What you need to do:
Output the entire listing below exactly as it stands.

Exercise input:
━━━━━━━━━━

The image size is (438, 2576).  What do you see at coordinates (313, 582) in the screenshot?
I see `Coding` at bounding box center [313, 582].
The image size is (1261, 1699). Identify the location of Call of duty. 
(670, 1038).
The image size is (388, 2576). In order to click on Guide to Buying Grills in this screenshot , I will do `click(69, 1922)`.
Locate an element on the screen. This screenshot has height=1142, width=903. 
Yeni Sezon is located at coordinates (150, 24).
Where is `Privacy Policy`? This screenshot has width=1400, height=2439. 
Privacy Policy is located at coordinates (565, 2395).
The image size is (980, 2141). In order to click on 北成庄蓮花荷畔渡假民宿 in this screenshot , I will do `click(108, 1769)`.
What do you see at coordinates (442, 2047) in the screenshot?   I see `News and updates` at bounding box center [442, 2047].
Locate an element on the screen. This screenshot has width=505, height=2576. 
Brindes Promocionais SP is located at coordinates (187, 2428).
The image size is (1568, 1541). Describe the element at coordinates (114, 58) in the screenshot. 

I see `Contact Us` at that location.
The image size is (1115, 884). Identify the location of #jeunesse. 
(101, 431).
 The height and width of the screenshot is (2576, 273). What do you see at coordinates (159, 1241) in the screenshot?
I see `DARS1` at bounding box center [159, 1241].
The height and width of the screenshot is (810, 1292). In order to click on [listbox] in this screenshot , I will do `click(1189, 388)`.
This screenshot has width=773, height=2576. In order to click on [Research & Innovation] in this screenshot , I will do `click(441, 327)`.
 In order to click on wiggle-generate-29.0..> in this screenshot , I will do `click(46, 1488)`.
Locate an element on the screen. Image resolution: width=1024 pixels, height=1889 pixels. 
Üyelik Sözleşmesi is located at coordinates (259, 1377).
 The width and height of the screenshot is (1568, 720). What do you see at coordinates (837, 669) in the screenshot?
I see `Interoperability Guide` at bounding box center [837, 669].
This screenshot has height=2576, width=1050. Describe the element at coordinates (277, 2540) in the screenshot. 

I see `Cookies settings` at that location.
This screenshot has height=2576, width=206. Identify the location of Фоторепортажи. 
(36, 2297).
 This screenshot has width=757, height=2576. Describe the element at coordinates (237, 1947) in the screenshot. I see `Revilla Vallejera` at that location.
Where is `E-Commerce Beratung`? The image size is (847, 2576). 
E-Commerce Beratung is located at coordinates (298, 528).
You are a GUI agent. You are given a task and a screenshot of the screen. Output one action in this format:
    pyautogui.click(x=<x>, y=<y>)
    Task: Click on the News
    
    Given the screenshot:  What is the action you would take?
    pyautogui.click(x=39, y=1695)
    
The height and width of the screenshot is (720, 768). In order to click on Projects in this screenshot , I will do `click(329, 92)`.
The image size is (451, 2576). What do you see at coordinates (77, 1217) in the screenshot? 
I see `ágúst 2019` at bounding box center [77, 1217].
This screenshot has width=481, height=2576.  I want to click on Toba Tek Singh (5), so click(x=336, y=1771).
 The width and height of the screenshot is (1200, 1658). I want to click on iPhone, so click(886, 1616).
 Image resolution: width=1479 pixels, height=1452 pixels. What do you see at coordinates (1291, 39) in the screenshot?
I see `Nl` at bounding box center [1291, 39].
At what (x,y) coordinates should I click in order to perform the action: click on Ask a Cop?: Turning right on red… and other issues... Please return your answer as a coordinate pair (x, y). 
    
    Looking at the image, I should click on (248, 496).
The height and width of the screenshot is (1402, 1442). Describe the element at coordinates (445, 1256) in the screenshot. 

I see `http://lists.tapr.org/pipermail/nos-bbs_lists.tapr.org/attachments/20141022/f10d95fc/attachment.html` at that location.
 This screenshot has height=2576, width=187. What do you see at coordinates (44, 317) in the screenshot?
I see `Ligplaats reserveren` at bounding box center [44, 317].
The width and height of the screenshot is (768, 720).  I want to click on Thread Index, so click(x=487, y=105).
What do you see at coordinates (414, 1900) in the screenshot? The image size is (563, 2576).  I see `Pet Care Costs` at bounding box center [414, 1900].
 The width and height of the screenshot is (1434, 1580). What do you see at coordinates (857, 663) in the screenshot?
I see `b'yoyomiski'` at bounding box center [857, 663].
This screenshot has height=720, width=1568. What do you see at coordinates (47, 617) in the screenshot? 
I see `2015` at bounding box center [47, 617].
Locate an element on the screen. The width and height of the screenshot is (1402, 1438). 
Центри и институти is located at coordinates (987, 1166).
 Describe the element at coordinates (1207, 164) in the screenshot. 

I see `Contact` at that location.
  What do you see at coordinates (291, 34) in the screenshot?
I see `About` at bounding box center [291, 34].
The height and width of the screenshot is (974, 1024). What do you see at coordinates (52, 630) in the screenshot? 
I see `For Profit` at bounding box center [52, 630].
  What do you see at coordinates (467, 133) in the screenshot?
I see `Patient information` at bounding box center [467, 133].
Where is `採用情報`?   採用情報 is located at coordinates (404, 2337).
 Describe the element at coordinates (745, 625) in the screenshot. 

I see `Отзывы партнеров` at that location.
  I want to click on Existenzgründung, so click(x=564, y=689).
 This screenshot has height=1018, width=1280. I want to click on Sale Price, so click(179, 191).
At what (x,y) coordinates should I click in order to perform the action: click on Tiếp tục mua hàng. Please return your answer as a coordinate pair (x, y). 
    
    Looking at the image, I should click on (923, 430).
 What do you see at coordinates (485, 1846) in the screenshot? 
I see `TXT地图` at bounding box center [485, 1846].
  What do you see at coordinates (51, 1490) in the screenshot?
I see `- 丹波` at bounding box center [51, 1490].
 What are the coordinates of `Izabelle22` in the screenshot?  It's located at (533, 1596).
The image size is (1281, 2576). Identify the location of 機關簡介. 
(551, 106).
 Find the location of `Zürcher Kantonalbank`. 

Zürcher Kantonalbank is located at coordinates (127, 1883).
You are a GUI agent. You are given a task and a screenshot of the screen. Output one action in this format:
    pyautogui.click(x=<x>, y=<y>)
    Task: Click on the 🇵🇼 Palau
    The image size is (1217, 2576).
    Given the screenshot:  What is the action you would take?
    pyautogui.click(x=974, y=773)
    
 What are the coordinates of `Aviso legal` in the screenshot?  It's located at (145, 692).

━━━━━━━━━━

Answer to the problem:
The image size is (438, 2576).  What do you see at coordinates (313, 582) in the screenshot?
I see `Coding` at bounding box center [313, 582].
The image size is (1261, 1699). Identify the location of Call of duty. 
(670, 1038).
The image size is (388, 2576). In order to click on Guide to Buying Grills in this screenshot , I will do `click(69, 1922)`.
Locate an element on the screen. This screenshot has height=1142, width=903. 
Yeni Sezon is located at coordinates (150, 24).
Where is `Privacy Policy`? This screenshot has width=1400, height=2439. 
Privacy Policy is located at coordinates (565, 2395).
The image size is (980, 2141). In order to click on 北成庄蓮花荷畔渡假民宿 in this screenshot , I will do `click(108, 1769)`.
What do you see at coordinates (442, 2047) in the screenshot?   I see `News and updates` at bounding box center [442, 2047].
Locate an element on the screen. This screenshot has width=505, height=2576. 
Brindes Promocionais SP is located at coordinates (187, 2428).
The image size is (1568, 1541). Describe the element at coordinates (114, 58) in the screenshot. 

I see `Contact Us` at that location.
The image size is (1115, 884). Identify the location of #jeunesse. 
(101, 431).
 The height and width of the screenshot is (2576, 273). What do you see at coordinates (159, 1241) in the screenshot?
I see `DARS1` at bounding box center [159, 1241].
The height and width of the screenshot is (810, 1292). In order to click on [listbox] in this screenshot , I will do `click(1189, 388)`.
This screenshot has width=773, height=2576. In order to click on [Research & Innovation] in this screenshot , I will do `click(441, 327)`.
 In order to click on wiggle-generate-29.0..> in this screenshot , I will do `click(46, 1488)`.
Locate an element on the screen. Image resolution: width=1024 pixels, height=1889 pixels. 
Üyelik Sözleşmesi is located at coordinates (259, 1377).
 The width and height of the screenshot is (1568, 720). What do you see at coordinates (837, 669) in the screenshot?
I see `Interoperability Guide` at bounding box center [837, 669].
This screenshot has height=2576, width=1050. Describe the element at coordinates (277, 2540) in the screenshot. 

I see `Cookies settings` at that location.
This screenshot has height=2576, width=206. Identify the location of Фоторепортажи. 
(36, 2297).
 This screenshot has width=757, height=2576. Describe the element at coordinates (237, 1947) in the screenshot. I see `Revilla Vallejera` at that location.
Where is `E-Commerce Beratung`? The image size is (847, 2576). 
E-Commerce Beratung is located at coordinates (298, 528).
You are a GUI agent. You are given a task and a screenshot of the screen. Output one action in this format:
    pyautogui.click(x=<x>, y=<y>)
    Task: Click on the News
    
    Given the screenshot:  What is the action you would take?
    pyautogui.click(x=39, y=1695)
    
The height and width of the screenshot is (720, 768). In order to click on Projects in this screenshot , I will do `click(329, 92)`.
The image size is (451, 2576). What do you see at coordinates (77, 1217) in the screenshot? 
I see `ágúst 2019` at bounding box center [77, 1217].
This screenshot has width=481, height=2576.  I want to click on Toba Tek Singh (5), so click(x=336, y=1771).
 The width and height of the screenshot is (1200, 1658). I want to click on iPhone, so click(886, 1616).
 Image resolution: width=1479 pixels, height=1452 pixels. What do you see at coordinates (1291, 39) in the screenshot?
I see `Nl` at bounding box center [1291, 39].
At what (x,y) coordinates should I click in order to perform the action: click on Ask a Cop?: Turning right on red… and other issues... Please return your answer as a coordinate pair (x, y). 
    
    Looking at the image, I should click on (248, 496).
The height and width of the screenshot is (1402, 1442). Describe the element at coordinates (445, 1256) in the screenshot. 

I see `http://lists.tapr.org/pipermail/nos-bbs_lists.tapr.org/attachments/20141022/f10d95fc/attachment.html` at that location.
 This screenshot has height=2576, width=187. What do you see at coordinates (44, 317) in the screenshot?
I see `Ligplaats reserveren` at bounding box center [44, 317].
The width and height of the screenshot is (768, 720).  I want to click on Thread Index, so click(x=487, y=105).
What do you see at coordinates (414, 1900) in the screenshot? The image size is (563, 2576).  I see `Pet Care Costs` at bounding box center [414, 1900].
 The width and height of the screenshot is (1434, 1580). What do you see at coordinates (857, 663) in the screenshot?
I see `b'yoyomiski'` at bounding box center [857, 663].
This screenshot has height=720, width=1568. What do you see at coordinates (47, 617) in the screenshot? 
I see `2015` at bounding box center [47, 617].
Locate an element on the screen. The width and height of the screenshot is (1402, 1438). 
Центри и институти is located at coordinates (987, 1166).
 Describe the element at coordinates (1207, 164) in the screenshot. 

I see `Contact` at that location.
  What do you see at coordinates (291, 34) in the screenshot?
I see `About` at bounding box center [291, 34].
The height and width of the screenshot is (974, 1024). What do you see at coordinates (52, 630) in the screenshot? 
I see `For Profit` at bounding box center [52, 630].
  What do you see at coordinates (467, 133) in the screenshot?
I see `Patient information` at bounding box center [467, 133].
Where is `採用情報`?   採用情報 is located at coordinates (404, 2337).
 Describe the element at coordinates (745, 625) in the screenshot. 

I see `Отзывы партнеров` at that location.
  I want to click on Existenzgründung, so click(x=564, y=689).
 This screenshot has height=1018, width=1280. I want to click on Sale Price, so click(179, 191).
At what (x,y) coordinates should I click in order to perform the action: click on Tiếp tục mua hàng. Please return your answer as a coordinate pair (x, y). 
    
    Looking at the image, I should click on (923, 430).
 What do you see at coordinates (485, 1846) in the screenshot? 
I see `TXT地图` at bounding box center [485, 1846].
  What do you see at coordinates (51, 1490) in the screenshot?
I see `- 丹波` at bounding box center [51, 1490].
 What are the coordinates of `Izabelle22` in the screenshot?  It's located at (533, 1596).
The image size is (1281, 2576). Identify the location of 機關簡介. 
(551, 106).
 Find the location of `Zürcher Kantonalbank`. 

Zürcher Kantonalbank is located at coordinates (127, 1883).
You are a GUI agent. You are given a task and a screenshot of the screen. Output one action in this format:
    pyautogui.click(x=<x>, y=<y>)
    Task: Click on the 🇵🇼 Palau
    The image size is (1217, 2576).
    Given the screenshot:  What is the action you would take?
    pyautogui.click(x=974, y=773)
    
 What are the coordinates of `Aviso legal` in the screenshot?  It's located at (145, 692).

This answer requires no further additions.